Dealing with an incident requires not only prompt notification of the incident, but the ability to sort out the cause of the incident, the ability to perform forensic analysis, identify what other systems, users, devices and applications have been compromised or affected by the incident, identify the extent or impact of the incident, the duration of the activity that led to the incident and many other factors.
In other words, notification of an incident is only the first step in a complex journey that could potentially lead to the discovery of a major cyber breach, or perhaps the reversal of a non-breach. totally benign incident.
While security orchestration response and automation (SOAR) solutions help automate and structure these activities, the activities themselves require telemetry data that provides breadcrumbs to help delineate, identify and potentially remedy the situation. This is becoming increasingly important in the cloud for several reasons:
- The shared security model of the public cloud can lead to gaps in telemetry (for example, a lack of telemetry from the underlying infrastructure that could help correlate breadcrumbs at the infrastructure level at the infrastructure level. ‘application).
- Lack of consistency in telemetry information, as applications increasingly segment into microservices, containers, and Platform-as-a-Service, and as various modules come from different sources such as internal development, open source, commercial modules and outsourced development.
- Bad configurations and misunderstandings as control switches between DevOps, CloudOps and SecOps.
- All this coupled with a significant expansion of the attack surface with the decomposition of monolithic applications into microservices.
When incidents do occur, the ability to quickly assess the scope, impact, and root cause of the incident is directly proportional to the availability of quality data and its ability to be easily queried, analyzed, and dissected. As businesses migrate to the cloud, logs have become the de facto standard for telemetry data collection.

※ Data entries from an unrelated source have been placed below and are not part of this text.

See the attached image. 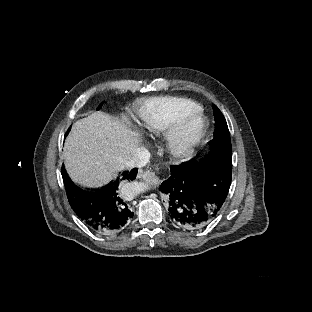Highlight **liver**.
Listing matches in <instances>:
<instances>
[{"label":"liver","mask_w":312,"mask_h":312,"mask_svg":"<svg viewBox=\"0 0 312 312\" xmlns=\"http://www.w3.org/2000/svg\"><path fill=\"white\" fill-rule=\"evenodd\" d=\"M142 146L134 132L102 112L77 121L63 157L72 179L82 186H101L116 177L125 161Z\"/></svg>","instance_id":"1"}]
</instances>
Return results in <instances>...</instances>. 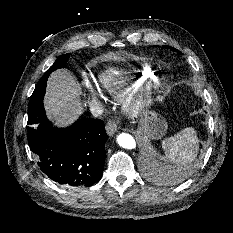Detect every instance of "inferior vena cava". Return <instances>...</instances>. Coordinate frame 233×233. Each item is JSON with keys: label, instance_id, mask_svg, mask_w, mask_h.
Masks as SVG:
<instances>
[{"label": "inferior vena cava", "instance_id": "obj_1", "mask_svg": "<svg viewBox=\"0 0 233 233\" xmlns=\"http://www.w3.org/2000/svg\"><path fill=\"white\" fill-rule=\"evenodd\" d=\"M90 110H91V113L93 114V116H95V117L101 116L104 112V108H103L102 104L96 100H94L90 103Z\"/></svg>", "mask_w": 233, "mask_h": 233}]
</instances>
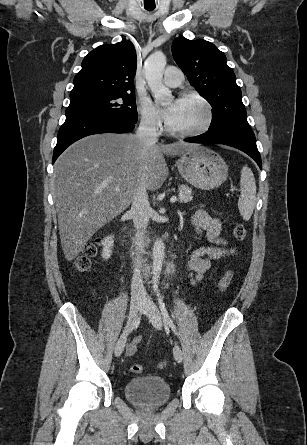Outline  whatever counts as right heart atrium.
I'll return each mask as SVG.
<instances>
[{
	"instance_id": "right-heart-atrium-1",
	"label": "right heart atrium",
	"mask_w": 307,
	"mask_h": 445,
	"mask_svg": "<svg viewBox=\"0 0 307 445\" xmlns=\"http://www.w3.org/2000/svg\"><path fill=\"white\" fill-rule=\"evenodd\" d=\"M139 110L142 126L151 133L159 131L162 126V120L158 111L145 100L140 102Z\"/></svg>"
}]
</instances>
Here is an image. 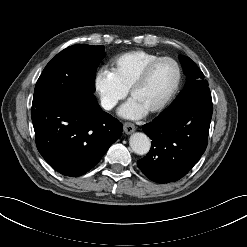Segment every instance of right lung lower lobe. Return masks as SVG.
Masks as SVG:
<instances>
[{
	"label": "right lung lower lobe",
	"mask_w": 247,
	"mask_h": 247,
	"mask_svg": "<svg viewBox=\"0 0 247 247\" xmlns=\"http://www.w3.org/2000/svg\"><path fill=\"white\" fill-rule=\"evenodd\" d=\"M36 146L45 161L65 176L92 169L122 135V124L98 103H76L62 94L32 105Z\"/></svg>",
	"instance_id": "98d812e1"
}]
</instances>
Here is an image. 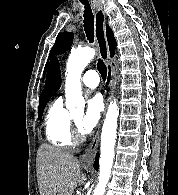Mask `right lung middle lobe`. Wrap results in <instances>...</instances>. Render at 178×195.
Segmentation results:
<instances>
[{"label": "right lung middle lobe", "mask_w": 178, "mask_h": 195, "mask_svg": "<svg viewBox=\"0 0 178 195\" xmlns=\"http://www.w3.org/2000/svg\"><path fill=\"white\" fill-rule=\"evenodd\" d=\"M45 106H46V104H43V105H40L38 107V118L39 119H42V115H43V111H44Z\"/></svg>", "instance_id": "dd1d6c3e"}]
</instances>
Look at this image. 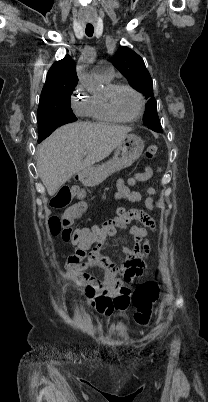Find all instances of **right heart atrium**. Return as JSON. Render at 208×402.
Instances as JSON below:
<instances>
[{"label":"right heart atrium","instance_id":"1","mask_svg":"<svg viewBox=\"0 0 208 402\" xmlns=\"http://www.w3.org/2000/svg\"><path fill=\"white\" fill-rule=\"evenodd\" d=\"M72 109L79 116H86L89 114L91 97L87 95L81 83H78L70 97Z\"/></svg>","mask_w":208,"mask_h":402}]
</instances>
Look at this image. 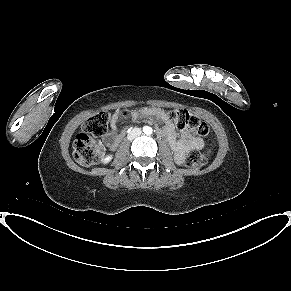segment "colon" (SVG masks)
I'll list each match as a JSON object with an SVG mask.
<instances>
[{
  "instance_id": "1",
  "label": "colon",
  "mask_w": 291,
  "mask_h": 291,
  "mask_svg": "<svg viewBox=\"0 0 291 291\" xmlns=\"http://www.w3.org/2000/svg\"><path fill=\"white\" fill-rule=\"evenodd\" d=\"M167 116L180 129H186L202 136H206L209 132L206 123L186 109L169 110ZM109 119L110 116L107 112H100L83 124L73 145V156L78 164L90 166L101 160L103 148L97 143L96 138L106 134ZM208 144L212 146L213 141L210 140ZM206 160L205 154L192 151L186 156L185 164L189 168H200L206 163Z\"/></svg>"
}]
</instances>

The challenges of relying almost exclusively on logs for telemetry
The first problem is that many hackers and bad actors turn off logging on the compromised system to hide their activity and footprint. This creates gaps in telemetry that can significantly delay incident response and recovery initiatives. On occasion, DevOps teams may also reduce logging to end systems and applications to reduce CPU usage (and associated costs in the cloud), resulting in additional gaps in telemetry data.
A second problem is that logs tend to be large and in many cases written by developers for developers, leading to too much and possibly irrelevant telemetry data. This increases the costs of storing and indexing this data, as well as longer polling times and more effort on the part of the party sifting through this data.
Finally, the log levels can be increased or decreased, but ultimately the logs themselves are predefined because they are built into the code. Changing the information published in the logs is not something that can be done in real or near real time in response to an incident, but may require code changes, resulting in significant delays and impaired incident response capacity. .
The 3 Rs of telemetry
This brings us to the 3 Rs of telemetry – Reliable, Relevant and Real-time.
To meet rapid response needs, telemetry data must be reliable, i.e. available when needed and without gaps introduced by malicious actors or even inadvertently by various operators due to misconfiguration. or poor communication. It must be relevant, that is, it must provide meaningful actionable information without dramatically increasing costs or request times due to excessive, duplicate, and irrelevant information. And finally, it must be real-time, that is, the telemetry data stream can be changed and new telemetry data or additional telemetry data can be derived with a single click.
A great way to supplement logs in the cloud and process the three Rs is to use telemetry data derived from observing network traffic. After all, command and control activity, lateral movement of malware, and data exfiltration all happen over the network. If end systems or applications are compromised and logging is disabled at the server or application level, network activity continues and may continue to capture breadcrumbs identifying malicious activity.
Network-based telemetry can provide reliable information flow even when terminals or terminal systems are compromised or affected. Metadata generated from network traffic can be surgically tuned to provide highly relevant and targeted telemetry flow.
Security operations teams can select from thousands of metadata elements specific to their use case, such as focusing on DNS metadata or metadata associated with remote desktop activity, and remove any ‘other network metadata that may not be relevant, thus reducing costs and (equally important) being able to write targeted queries. And, if it becomes necessary to extend or modify the telemetry data being acquired, it can be easily modified at the network level without requiring any modification to the application. A simple API call can modify network metadata which is captured in near real time.
As businesses look to migrate to the cloud, supplementing their log sources with network-based telemetry will prove invaluable in strengthening their security and compliance. In this sense, network-based telemetry is an essential element in securing the move to the cloud.